In her office, Angela Petrelli sits with her hands on the wide, wooden beast of a desk that belongs to her now. It has for quite some time. Tucking her chair in closer to the edge, she looks at the flat-screen computer monitor off to the left. She picks up the phone; dials. "Peter, you're going on a mission to North Dakota. A woman, Lilian, has been IDed — we think she's responsible for destroying a church and some other property before that. A few people died this time. Her ability might be sonic in nature… we'll find out when you bring her in. I'm sending Benjamin with you and Meryl incase anything goes wrong." Click.

The Company is doing well. Not everyone agrees with their slightly altered modus operandi; sometimes even Angela herself would rather go back to a simpler time when shooting first and asking questions later in the stickiest of situations was approvable, but the change has been successful.
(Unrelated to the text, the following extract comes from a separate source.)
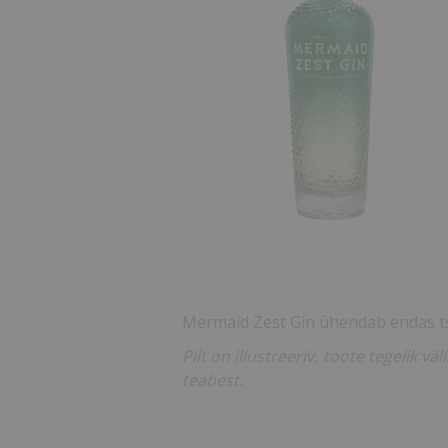
Mermaid Zest Gin ühendab endas tsi
Pilt on illustreeriv, toote tegelik 
teabest.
Still, the woman frowns after the phone is hung up. She plucks a framed photograph from her desk, a manicured thumb coming to rest beside the face of Nathan, smiling alongside Peter.

Three Weeks Ago…

"Seeing the future — knowing what's to come — it's not a gift."
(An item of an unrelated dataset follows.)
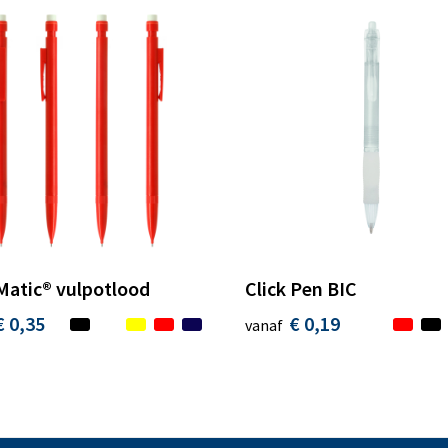
Matic® vulpotlood
Click Pen BIC
€ 0,35
€ 0,19
vanaf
"Change one, single action and one outcome is no longer so set in stone. There are literally thousands of possibilities. And still … we're connected by threads of fate. History tries to repeat itself over and over again."

Her thumb runs over the same face on black-and-white newsprint. The same, minus the smile. PETRELLI ATTEMPTS TO REVIVE DESOUZA, the headline reads.

Angela Petrelli sits in the living room of a lovely home. It's not hers; she's living on charity, and though it's the charity of an old friend, it does not feel right. It's a nice place for a fugitive, she'll give it that, but she's living on borrowed time this way.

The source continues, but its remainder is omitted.